Top of RECORDS SHOWN

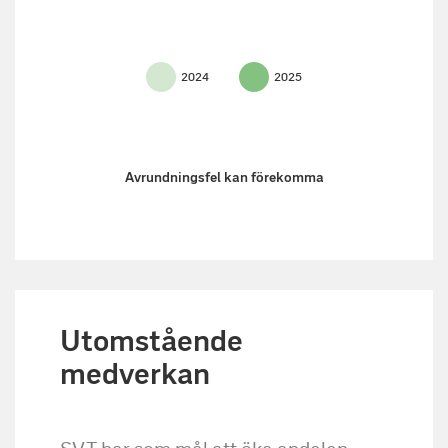
2024
2025
Avrundningsfel kan förekomma
Utomstående
medverkan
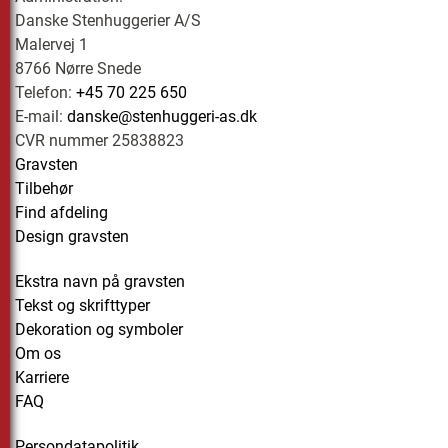
Danske Stenhuggerier A/S
Malervej 1
8766 Nørre Snede
Telefon:
+45 70 225 650
E-mail:
danske@stenhuggeri-as.dk
CVR nummer 25838823
Gravsten
Tilbehør
Find afdeling
Design gravsten
Ekstra navn på gravsten
Tekst og skrifttyper
Dekoration og symboler
Om os
Karriere
FAQ
Persondatapolitik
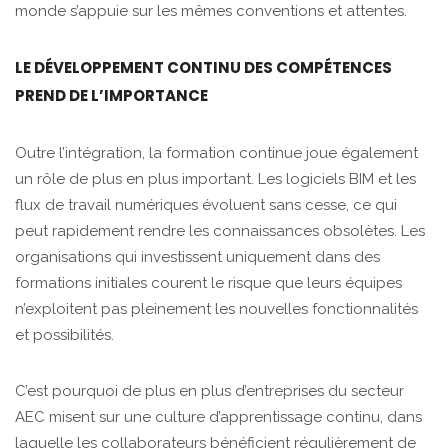
monde s’appuie sur les mêmes conventions et attentes.
LE DÉVELOPPEMENT CONTINU DES COMPÉTENCES
PREND DE L’IMPORTANCE
Outre l’intégration, la formation continue joue également
un rôle de plus en plus important. Les logiciels BIM et les
flux de travail numériques évoluent sans cesse, ce qui
peut rapidement rendre les connaissances obsolètes. Les
organisations qui investissent uniquement dans des
formations initiales courent le risque que leurs équipes
n’exploitent pas pleinement les nouvelles fonctionnalités
et possibilités.
C’est pourquoi de plus en plus d’entreprises du secteur
AEC misent sur une culture d’apprentissage continu, dans
laquelle les collaborateurs bénéficient régulièrement de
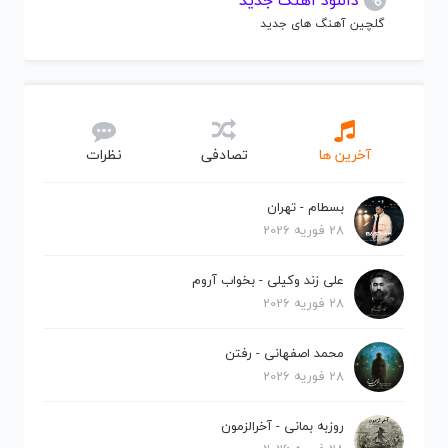
دانلود آهنگ جدید
گلچین آهنگ های جدید
آخرین ها
تصادفی
نظرات
بسطام - تهران
28 فوریه 2026
علی زند وکیلی - بخواب آروم
28 فوریه 2026
محمد اصفهانی - رفتن
28 فوریه 2026
روزبه بمانی - آخرالزمون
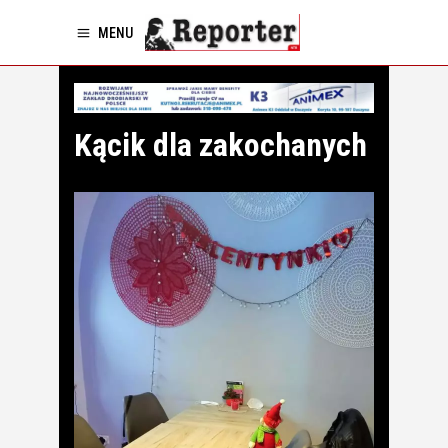
MENU
Kącik dla zakochanych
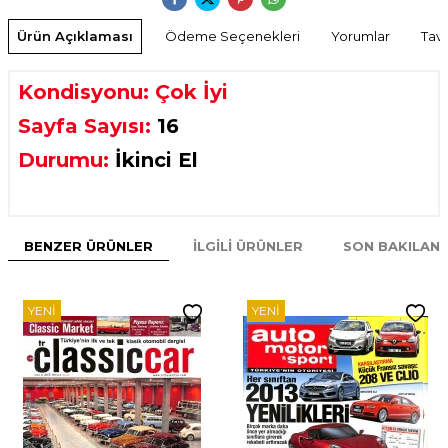
Ürün Açıklaması
Ödeme Seçenekleri
Yorumlar
Tavs
Kondisyonu: Çok İyi
Sayfa Sayısı:
16
Durumu:
İkinci El
BENZER ÜRÜNLER
İLGILI ÜRÜNLER
SON BAKILAN
YENI
YENI
W
h
t
s
p
p
D
e
s
e
H
a
t
t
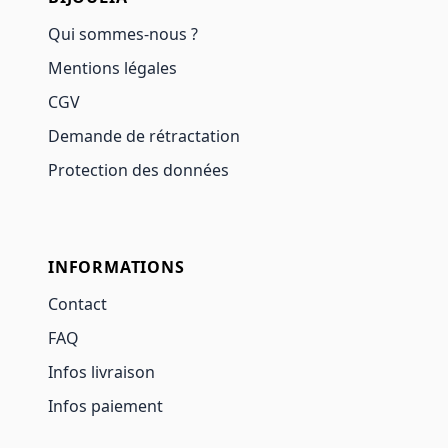
Qui sommes-nous ?
Mentions légales
CGV
Demande de rétractation
Protection des données
INFORMATIONS
Contact
FAQ
Infos livraison
Infos paiement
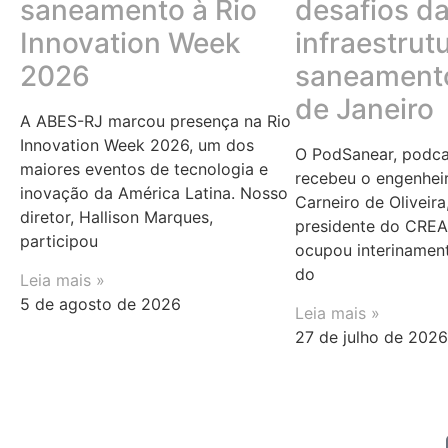
saneamento à Rio
desafios d
Innovation Week
infraestrut
2026
saneamento
de Janeiro
A ABES-RJ marcou presença na Rio
Innovation Week 2026, um dos
O PodSanear, podca
maiores eventos de tecnologia e
recebeu o engenheiro
inovação da América Latina. Nosso
Carneiro de Oliveira,
diretor, Hallison Marques,
presidente do CREA
participou
ocupou interinament
do
Leia mais »
5 de agosto de 2026
Leia mais »
27 de julho de 2026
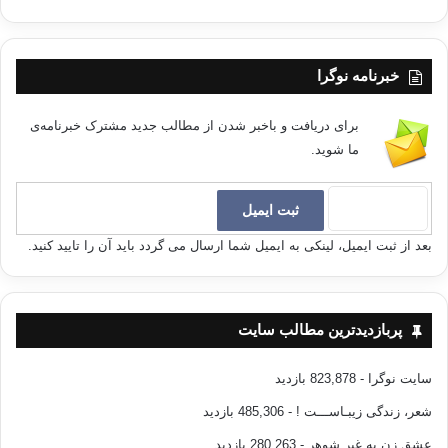
خبرنامه نوگرا
برای دریافت و باخبر شدن از مطالب جدید مشترک خبرنامه‌ی
ما شوید.
بعد از ثبت ایمیل، لینکی به ایمیل شما ارسال می گردد باید آن را تایید کنید.
پربازدیدترین مطالب سایت
سایت نوگرا
- 823,878 بازدید
شعر، زندگی زیبـاســـت !
- 485,306 بازدید
عشق زن به غیر شوهر
- 280,263 بازدید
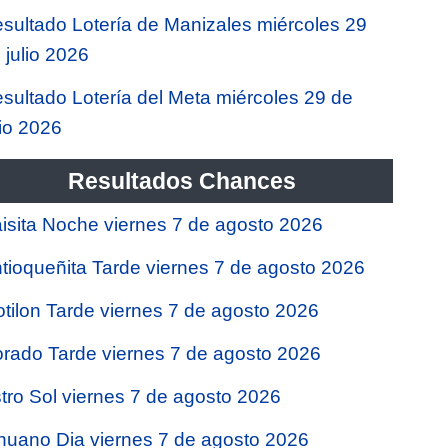
sultado Lotería de Manizales miércoles 29
 julio 2026
sultado Lotería del Meta miércoles 29 de
lio 2026
Resultados Chances
isita Noche viernes 7 de agosto 2026
tioqueñita Tarde viernes 7 de agosto 2026
tilon Tarde viernes 7 de agosto 2026
rado Tarde viernes 7 de agosto 2026
tro Sol viernes 7 de agosto 2026
nuano Dia viernes 7 de agosto 2026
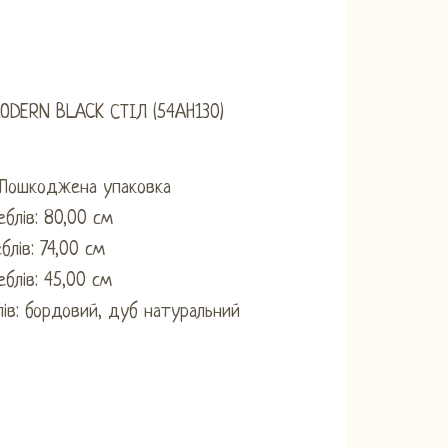
ODERN BLACK СТІЛ (54AH130)
 Пошкоджена упаковка
блів: 80,00 см
блів: 74,00 см
еблів: 45,00 см
лів: бордовий, дуб натуральний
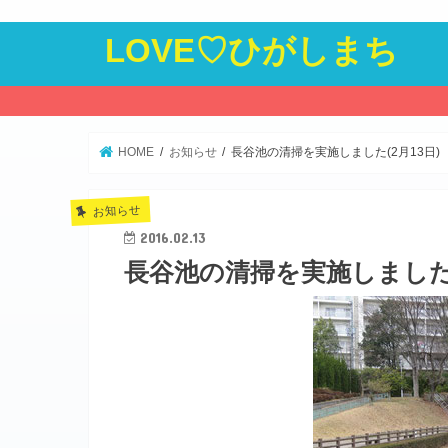
LOVE♡ひがしまち
HOME
お知らせ
長谷池の清掃を実施しました(2月13日)
お知らせ
2016.02.13
長谷池の清掃を実施しました(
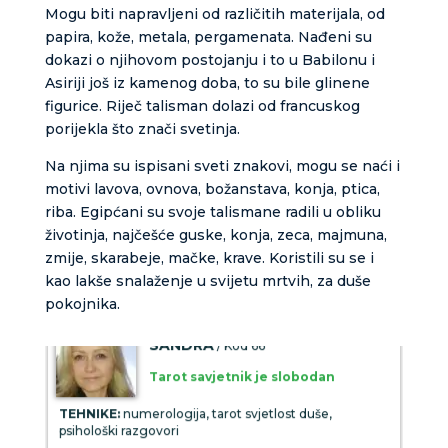
tel:0,93€ - mob:1,12€ min
Mogu biti napravljeni od različitih materijala, od
papira, kože, metala, pergamenata. Nađeni su
dokazi o njihovom postojanju i to u Babilonu i
Asiriji još iz kamenog doba, to su bile glinene
TINA
figurice. Riječ talisman dolazi od francuskog
/ Kod 16
porijekla što znači svetinja.
Tarot savjetnik je slobodan
Na njima su ispisani sveti znakovi, mogu se naći i
TEHNIKE:
psihološki razgovori, sudbinske karte, tarot,
motivi lavova, ovnova, božanstava, konja, ptica,
tumačenje snova
riba. Egipćani su svoje talismane radili u obliku
Broj tel: 064/600-600
životinja, najčešće guske, konja, zeca, majmuna,
tel:0,93€ - mob:1,12€ min
zmije, skarabeje, mačke, krave. Koristili su se i
kao lakše snalaženje u svijetu mrtvih, za duše
pokojnika.
SANDRA
/ Kod 66
Tarot savjetnik je slobodan
TEHNIKE:
numerologija, tarot svjetlost duše,
psihološki razgovori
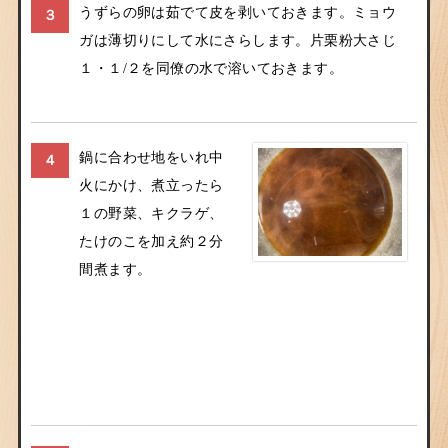
うずらの卵は茹でて皮を剥いておきます。ミョウ
３
ガは薄切りにして水にさらします。片栗粉大さじ
１・１/２を同僚の水で溶いておきます。
鍋に合わせ地をいれ中
４
火にかけ、煮立ったら
１の野菜、キクラゲ、
たけのこを加え約２分
間煮ます。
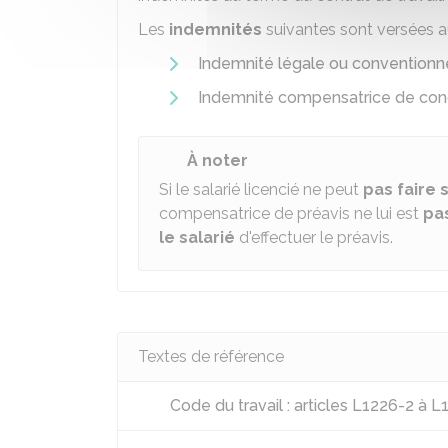
Les
indemnités
suivantes sont versées a
Indemnité légale ou conventionn
Indemnité compensatrice de co
À noter
Si le salarié licencié ne peut
pas faire 
compensatrice de préavis ne lui est
pa
le salarié
d'effectuer le préavis.
Textes de référence
Code du travail : articles L1226-2 à 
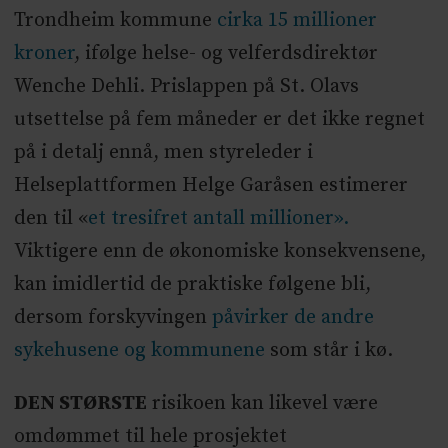
Trondheim kommune
cirka 15 millioner
kroner
, ifølge helse- og velferdsdirektør
Wenche Dehli. Prislappen på St. Olavs
utsettelse på fem måneder er det ikke regnet
på i detalj ennå, men styreleder i
Helseplattformen Helge Garåsen estimerer
den til «
et tresifret antall millioner».
Viktigere enn de økonomiske konsekvensene,
kan imidlertid de praktiske følgene bli,
dersom forskyvingen
påvirker de andre
sykehusene og kommunene
som står i kø.
DEN STØRSTE
risikoen kan likevel være
omdømmet til hele prosjektet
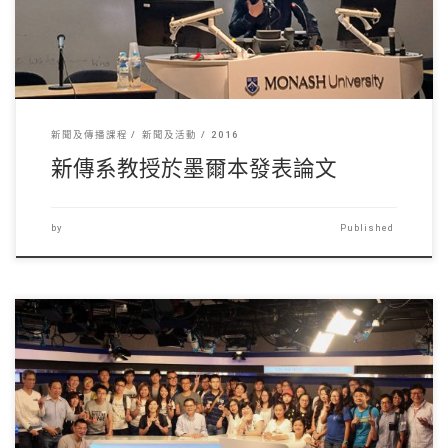
新聞及傳播課程
新聞及活動
2016
新傳系教授於墨爾本發表論文
by
Published
06/09/20 […]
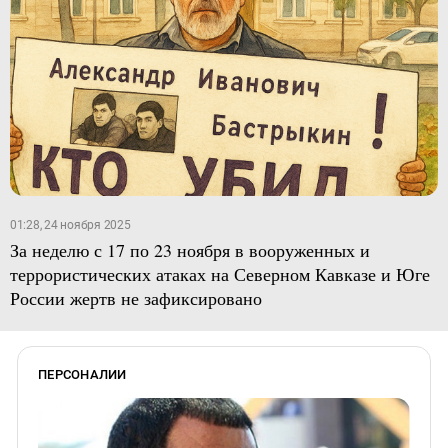
01:28, 24 ноября 2025
За неделю с 17 по 23 ноября в вооруженных и
террористических атаках на Северном Кавказе и Юге
России жертв не зафиксировано
ПЕРСОНАЛИИ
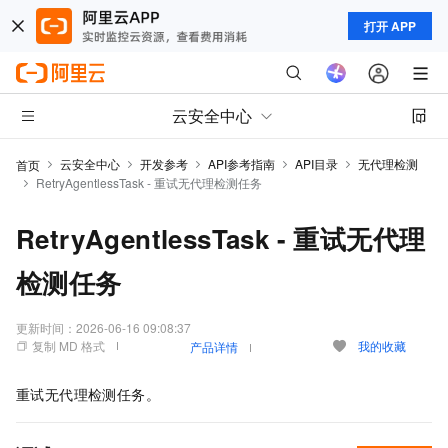
打开 APP
云安全中心
云安全中心
开发参考
API参考指南
API目录
无代理检测
首页
RetryAgentlessTask - 重试无代理检测任务
RetryAgentlessTask - 重试无代理
检测任务
更新时间：
2026-06-16 09:08:37
复制 MD 格式
我的收藏
产品详情
重试无代理检测任务。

Bottom of RECORDS SHOWN

**TASK TO COMPLETE**
Copy verbatim, from the listing above, each line from the one containing "8766 Nørre Snede" down to the one containing "Persondatapolitik", inclusive.

**ANSWER SECTION**
8766 Nørre Snede
Telefon:
+45 70 225 650
E-mail:
danske@stenhuggeri-as.dk
CVR nummer 25838823
Gravsten
Tilbehør
Find afdeling
Design gravsten
Ekstra navn på gravsten
Tekst og skrifttyper
Dekoration og symboler
Om os
Karriere
FAQ
Persondatapolitik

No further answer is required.